• Data section
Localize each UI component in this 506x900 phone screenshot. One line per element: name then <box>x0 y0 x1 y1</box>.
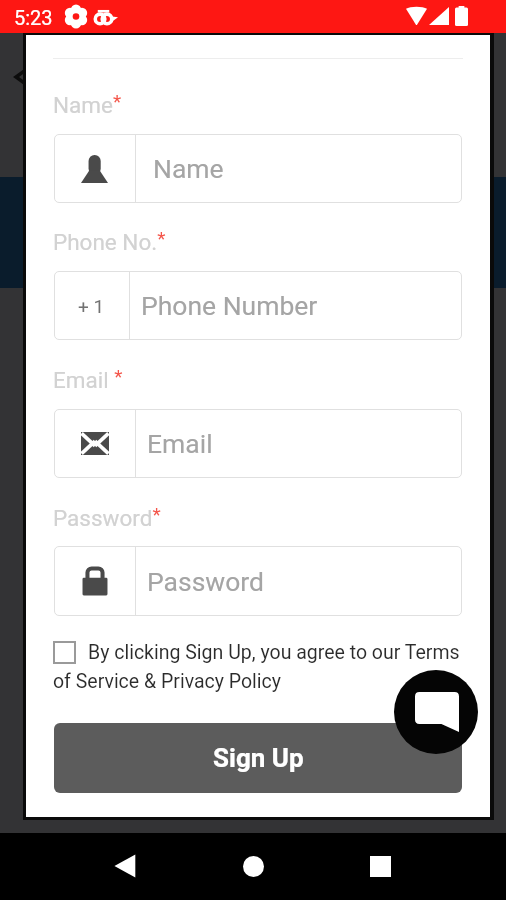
staticText: Name <box>153 153 224 184</box>
button[interactable]: Recents <box>356 842 404 890</box>
staticText: Phone Number <box>141 290 318 321</box>
staticText: Email * <box>53 365 123 394</box>
staticText: Name* <box>53 90 122 119</box>
button[interactable]: Chat <box>394 670 478 754</box>
staticText: Password <box>147 566 265 597</box>
button[interactable] <box>54 134 462 203</box>
button[interactable]: Home <box>229 842 277 890</box>
staticText: Sign Up <box>213 743 304 773</box>
staticText: 5:23 <box>14 6 53 29</box>
button[interactable]: + 1 <box>54 271 462 340</box>
button[interactable]: Sign Up <box>54 723 462 793</box>
staticText: + 1 <box>78 295 105 317</box>
staticText: Email <box>147 428 213 459</box>
staticText: Phone No.* <box>53 227 166 256</box>
button[interactable]: By clicking Sign Up, you agree to our Te… <box>53 641 465 699</box>
button[interactable]: Back <box>101 842 149 890</box>
button[interactable] <box>54 546 462 616</box>
button[interactable] <box>54 409 462 478</box>
staticText: Password* <box>53 503 161 532</box>
staticText: By clicking Sign Up, you agree to our Te… <box>53 641 465 693</box>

• Goal of the exercise
Filter the records above for "Email" and copy every matching line.

• Result of this task
staticText: Email * <box>53 365 123 394</box>
staticText: Email <box>147 428 213 459</box>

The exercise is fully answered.